Just How Much Can Frequency Ordering Be improved On?

A post to the graded-reader mailing list from March 26, 2008.

Here's a quick demonstration. Recall that in my previous post, I pointed out that learning the top 100 inflected forms gives you 0 (zero, nada) target versus in the GNT. I showed that, for example target 130528 (1 Thessalonians 5.28) gets excluded because of one form that is #235 while the other eight forms appear in the top 66.

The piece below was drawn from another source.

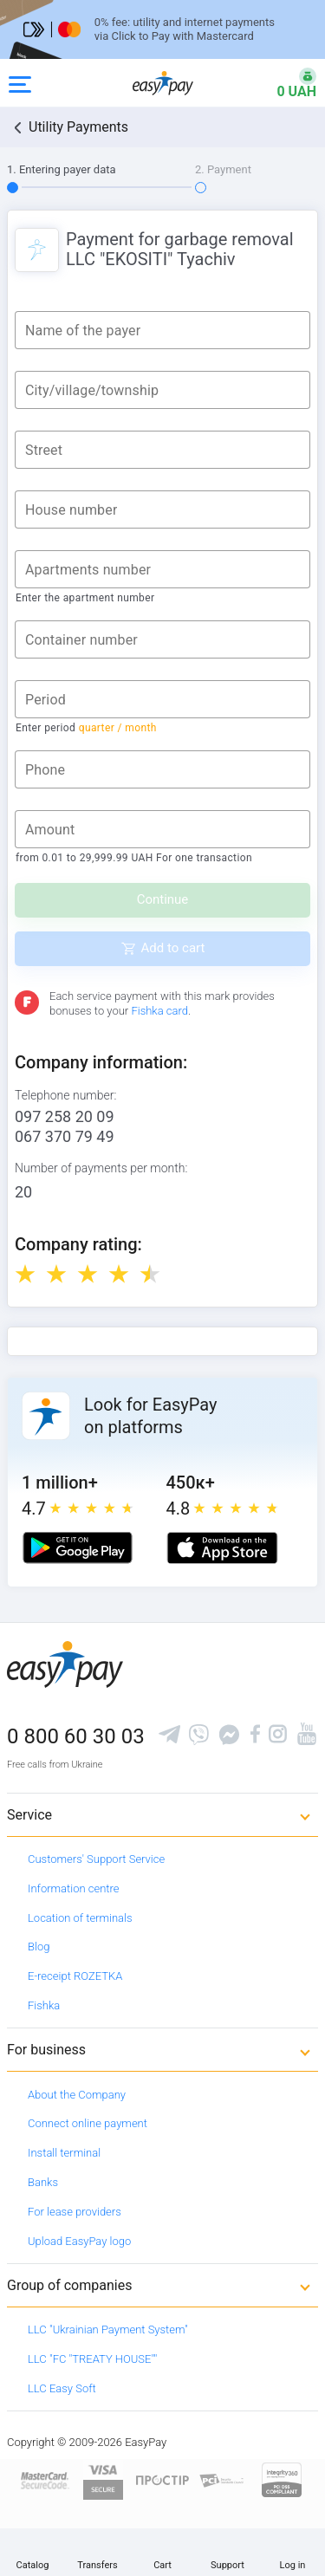  I want to click on Customers' Support Service, so click(96, 1859).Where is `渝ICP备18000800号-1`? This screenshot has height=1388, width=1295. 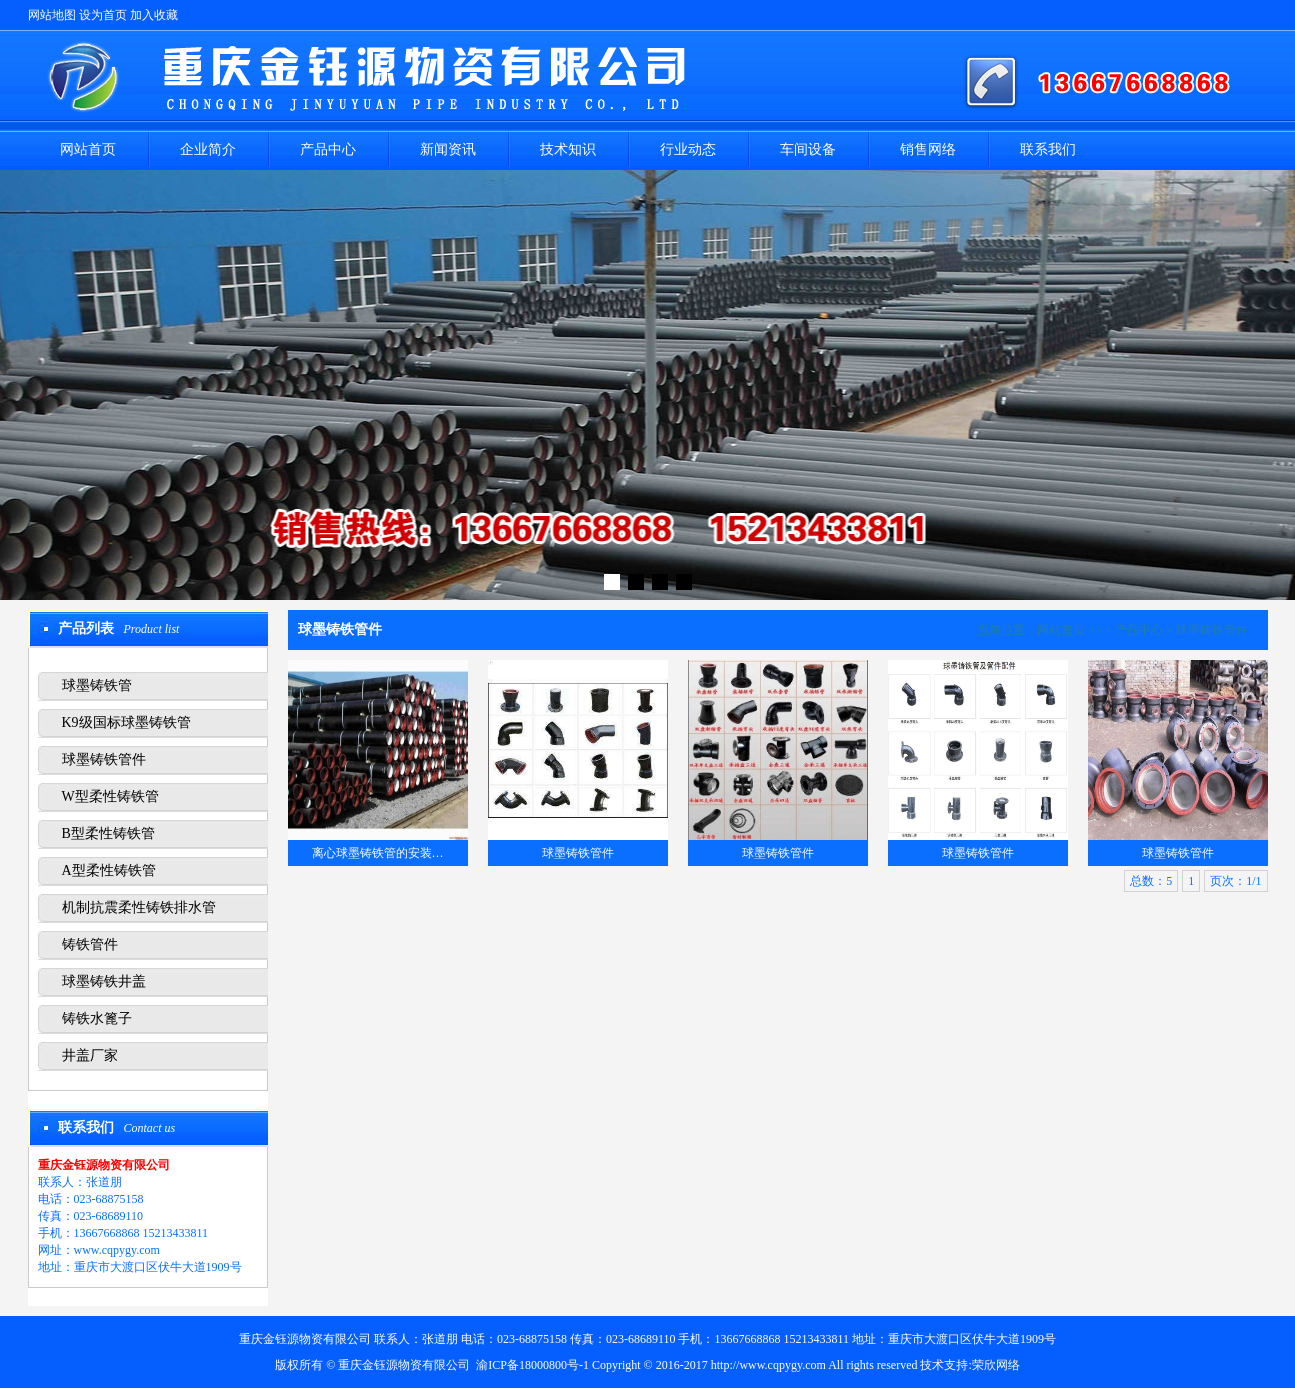 渝ICP备18000800号-1 is located at coordinates (532, 1365).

Well, what if those 9 forms were learnt first? That is:

Χριστοῦ, κυρίου, Ἰησοῦ, ὑμῶν, μετά, τοῦ, χάρις, ἡ, ἡμῶν

Not only could 130528 be read but also 071623

Now if the reader learnt πάντων (just one more form) they could read three more verses: 140318, 191325 and 272221

Now introduce these six forms:

καί, ὑμῖν, ἀπό, εἰρήνη, πατρός, θεοῦ

and suddenly seven more verses are readable: 140102, 070103, 100102, 110102, 090103, 180103, 080102

This was just with one algorithm I'm experimenting with (which I'll explain and provide code for soon) and there are likely others than do better.

So instead of 100 forms giving 0 verses, we now have just 16 forms giving us 12 entire verses from an actual corpus.

The usual caveats apply: items are considered independent and equally easy to learn, there's no consideration of morphology, syntax, idiom
and this is using verses as targets. We'll fix all that over time.

James